Strangers in the Land: Exclusion, Belonging, and the Epic Story of the Chinese in America
- Author: Michael Luo
- Publisher: Doubleday
- Publication date: April 29, 2025
- Pages: 560
- ISBN: 978-0-385-54857-1

= Strangers in the Land: Exclusion, Belonging, and the Epic Story of the Chinese in America =

2025 debut nonfiction book by Michael Luo

Strangers in the Land: Exclusion, Belonging, and the Epic Story of the Chinese in America is a debut nonfiction book by New Yorker writer Michael Luo. The book traces the history of Chinese Americans from the mid-nineteenth century to the present. It was published by Doubleday on April 29, 2025.

== Background ==
In 2016, Luo wrote an open letter, in The New York Times, to a woman who had hurled a racist insult to Luo and his family on a street on the Upper East Side of Manhattan. The open letter then became viral on social media, after which Luo considered writing an entire book about the lineage of the Chinese in America. Through the COVID-19 pandemic, Luo began working on Strangers in the Land while at the same time writing several pieces in The New Yorker about incidents of hate crimes against Asian Americans, such as the 2021 Atlanta spa shootings.

Luo's research for the book required extensive investigation into archives wherein he found "various episodes known among historians but usually overlooked by the general public" such as a massacre in Los Angeles in 1871 which took the lives of 17 Chinese people, the Supreme Court case United States v. Wong Kim Ark in 1898, the expulsion of Chinese residents from many neighborhoods across America, and many others. Amid rising xenophobia against immigrant communities in the 2020s, Luo felt that it was imperative to understand "how fury about an entire people can spill over the way it did against Chinese immigrants at the end of the nineteenth century."

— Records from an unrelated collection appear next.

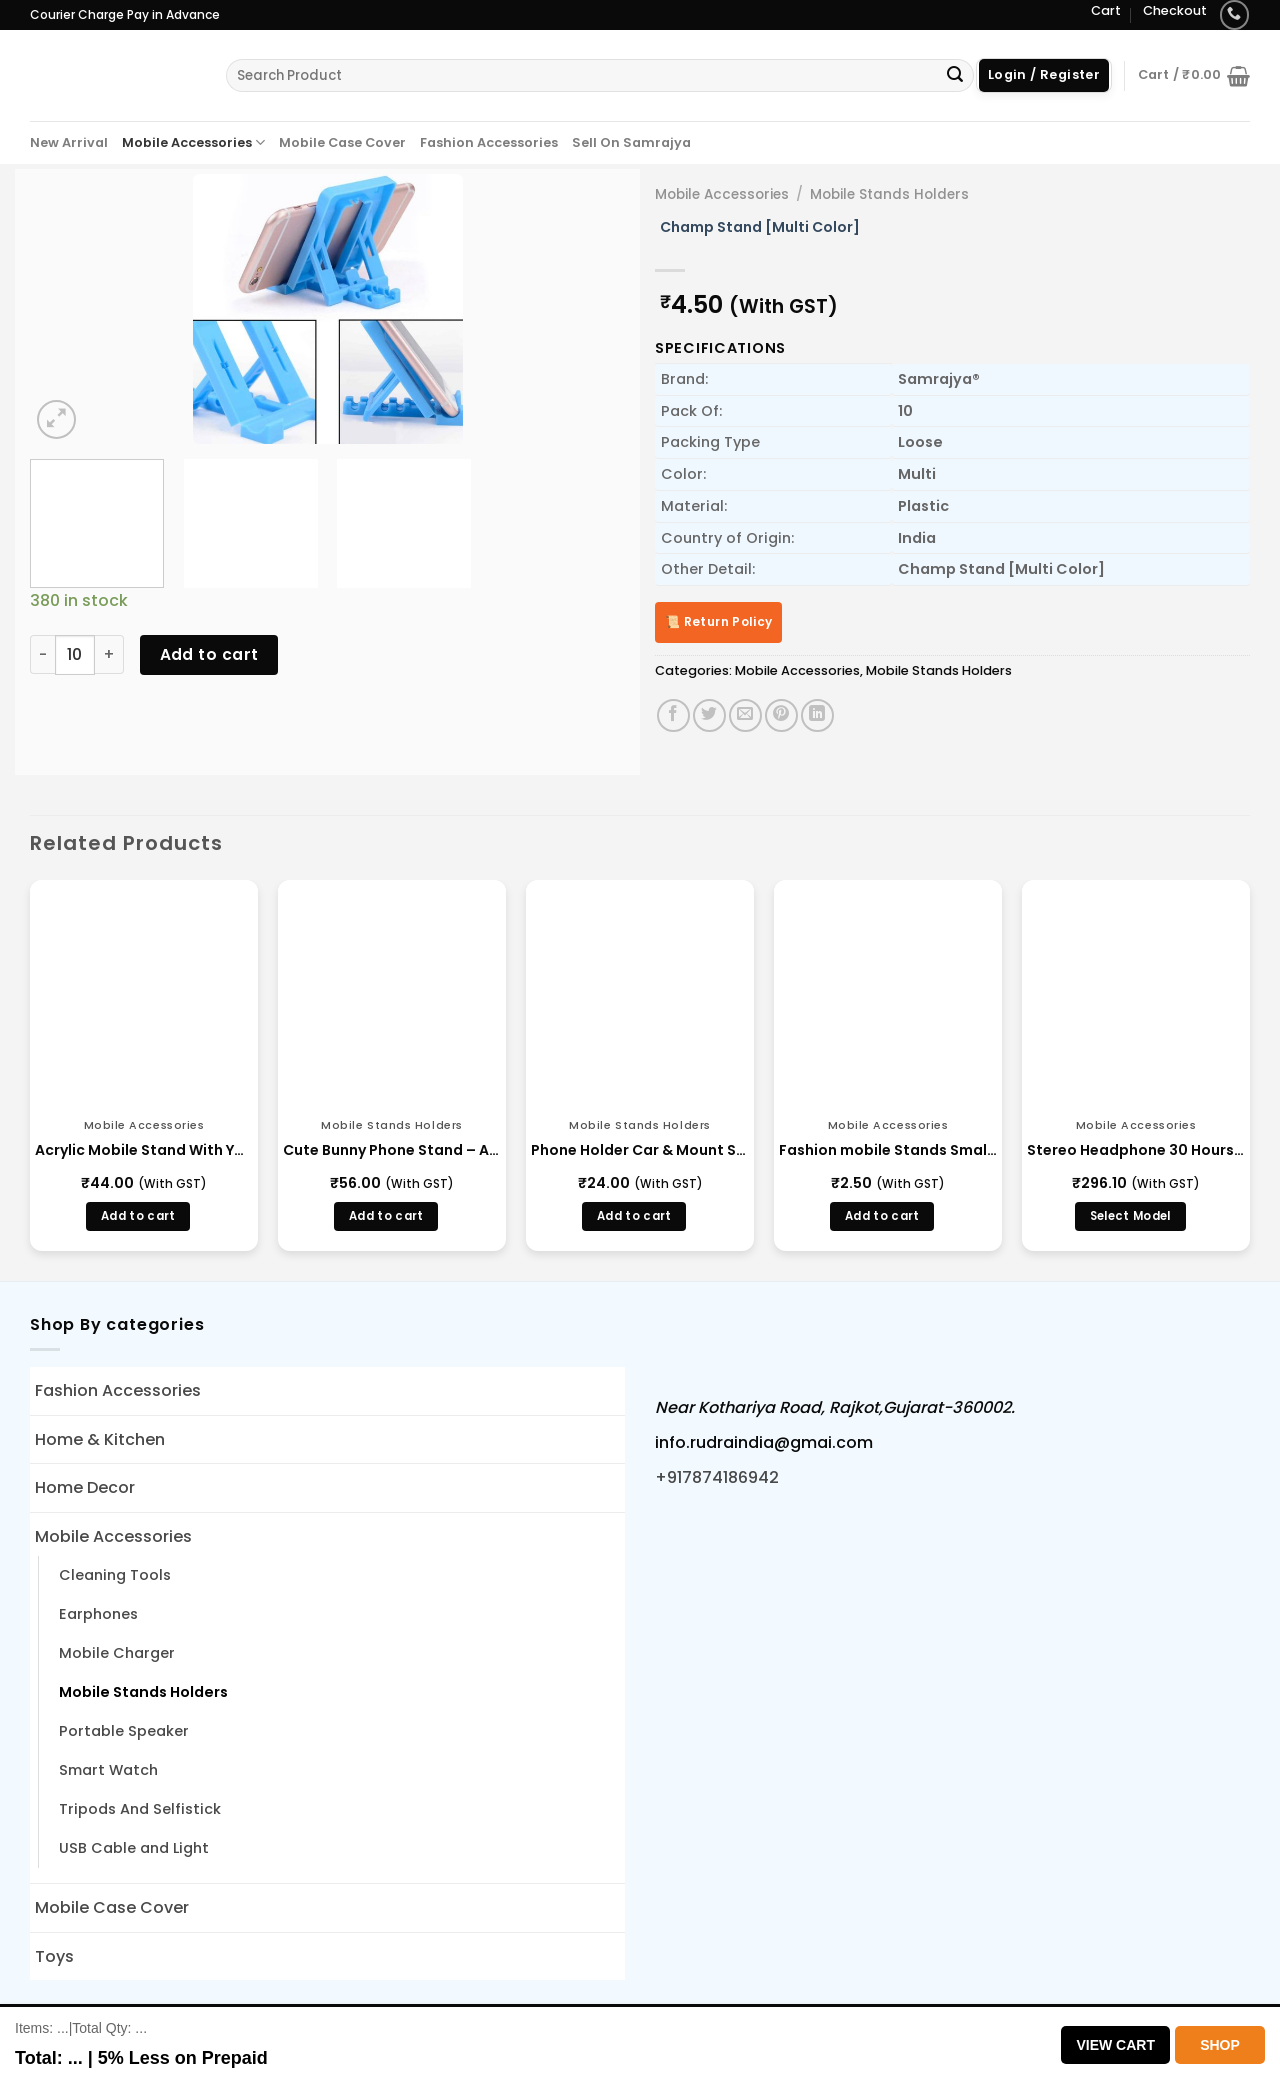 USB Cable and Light (134, 1848)
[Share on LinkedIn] (817, 715)
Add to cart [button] (138, 1216)
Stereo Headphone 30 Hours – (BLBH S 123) (1136, 1150)
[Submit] (955, 76)
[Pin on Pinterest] (781, 715)
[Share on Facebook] (673, 715)
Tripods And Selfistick (140, 1809)
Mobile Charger (117, 1653)
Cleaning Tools (115, 1575)
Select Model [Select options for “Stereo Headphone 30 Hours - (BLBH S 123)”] (1130, 1216)
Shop (1220, 2045)
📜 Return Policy (718, 621)
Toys (54, 1956)
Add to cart (209, 654)
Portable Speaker (124, 1731)
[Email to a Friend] (745, 715)
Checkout (1175, 10)
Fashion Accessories (489, 142)
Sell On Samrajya (631, 142)
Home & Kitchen (100, 1439)
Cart (1106, 10)
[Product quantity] (75, 655)
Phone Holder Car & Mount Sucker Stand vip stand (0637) (640, 1150)
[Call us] (1234, 14)
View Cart (1115, 2045)
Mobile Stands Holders (889, 194)
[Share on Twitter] (709, 715)
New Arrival (69, 142)
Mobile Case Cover (342, 142)
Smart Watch (108, 1770)
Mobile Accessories (193, 142)
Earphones (98, 1614)
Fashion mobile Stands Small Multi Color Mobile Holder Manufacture (888, 1150)
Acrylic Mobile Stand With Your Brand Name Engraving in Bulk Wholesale (144, 1150)
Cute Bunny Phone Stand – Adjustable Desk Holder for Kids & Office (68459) (392, 1150)
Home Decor (85, 1487)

An excerpt of the book, "When an American Town Massacred Its Chinese Immigrants," was published in The New Yorker on March 3, 2025.

== Critical reception ==
The book was considered a widely anticipated release of 2025 by Time and The New York Times. Time later called the book one of the best releases of April 2025.

In a starred review, Kirkus Reviews called the book "An estimable and vital work of history that honors the Chinese American experience" and said that any reader of American history, not just Chinese American history, would find a lot to appreciate in its pages.

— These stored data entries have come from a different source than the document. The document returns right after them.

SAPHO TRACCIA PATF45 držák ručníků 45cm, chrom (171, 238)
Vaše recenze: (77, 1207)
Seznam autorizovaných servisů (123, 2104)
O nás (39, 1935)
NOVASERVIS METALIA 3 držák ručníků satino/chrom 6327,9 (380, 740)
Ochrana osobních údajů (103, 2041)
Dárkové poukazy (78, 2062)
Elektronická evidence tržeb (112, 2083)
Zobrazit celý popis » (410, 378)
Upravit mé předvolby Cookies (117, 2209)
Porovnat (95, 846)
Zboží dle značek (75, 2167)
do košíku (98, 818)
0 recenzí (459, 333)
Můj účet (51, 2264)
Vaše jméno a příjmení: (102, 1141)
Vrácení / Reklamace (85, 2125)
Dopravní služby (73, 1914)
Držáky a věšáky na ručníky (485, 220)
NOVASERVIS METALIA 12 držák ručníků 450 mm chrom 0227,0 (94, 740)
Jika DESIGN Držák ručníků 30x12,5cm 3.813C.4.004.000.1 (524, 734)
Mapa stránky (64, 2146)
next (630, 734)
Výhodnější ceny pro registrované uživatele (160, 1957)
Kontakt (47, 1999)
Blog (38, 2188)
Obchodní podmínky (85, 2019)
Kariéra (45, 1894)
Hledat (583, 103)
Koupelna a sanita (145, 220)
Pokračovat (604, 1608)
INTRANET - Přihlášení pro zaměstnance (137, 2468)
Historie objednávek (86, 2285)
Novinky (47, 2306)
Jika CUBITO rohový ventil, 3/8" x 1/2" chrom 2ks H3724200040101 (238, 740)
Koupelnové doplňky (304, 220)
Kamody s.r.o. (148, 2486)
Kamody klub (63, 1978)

Steve Inskeep, writing for The New York Times, called the book a convincing account of Chinese migration and lauded the depth of Luo's "fascinating details" and "biographies of individuals—a range of quirky and fascinating figures, both Chinese and white, who drive the narrative." Inskeep found no weakness to the book other than the challenge of its breadth: "He offers us so many characters that it can be hard to keep track, but readers who do are rewarded with a view on the full complexity of American immigration."

Bloomberg News called the book "a terrifying yet compelling narrative," a "deeply researched and heartbreaking rendition of blighted lives, crippled promises and murderous politics," and a revealing part of "an ugly and violent saga, suffuse with race hatred, gunfire and lynching, greed and cruelty—and the twisting of American ideals to win votes and sate bloodthirsty populist furies."

Axios called the book "powerful and engaging" in its "story about Chinese Americans that isn't taught in schools," as well as identified Luo's book as a contribution to history in a manner like that of Ronald Takaki or Erika Lee's works.